1. At midnight, you are 60 feet due north of Jonas. You run due east at ten feet per second. Jonas walks two feet per second due north. How many seconds after midnight is Jonas closest to you? What is the corresponding minimum distance separating you and Jonas?
2. We need to build a building in the shape of a rectangular box with a capacity of 500,000 cubic feet. We require the length of the floor to be twice the width. The floor will cost $3 per square foot, the vertical walls will cost $4 per square foot, and the ceiling will cost $5 per square foot. To the nearest hundredth of a foot, what are the dimensions of the cheapest building that we can build? What is that building’s cost to the nearest dollar
the distance z between you and Jonas after t seconds is
z^2 = (60-2t)^2 + (10t)^2
For the box, we know
xyz = 500000
since y=2x,
2x^2z = 500000
x^2z = 250000
So, z = 250000/x^2
c(x) = (x)(2x)(3) + (6x)(250000/x^2)(4) + (x)(2x)(5)
= 16x^2 + 6000000/x
Now just do your minimum stuff.
1. To determine the time when Jonas is closest to you, we can break down the problem into different time intervals and calculate the minimum distance during each interval.
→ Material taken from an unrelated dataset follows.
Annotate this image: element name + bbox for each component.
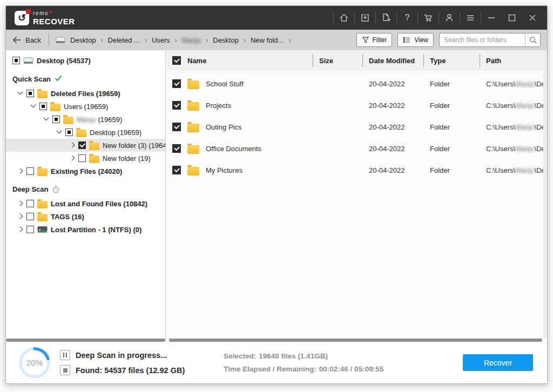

a) At midnight, you are 60 feet due north of Jonas. Let's assume the initial position of Jonas is the origin (0,0) on a coordinate plane.
b) You run due east at ten feet per second. This means your position can be determined by the equation x = 10t, where x is the horizontal distance traveled and t is the time in seconds.
c) Jonas walks two feet per second due north. This means Jonas' position can be determined by the equation y = 2t, where y is the vertical distance traveled and t is the time in seconds.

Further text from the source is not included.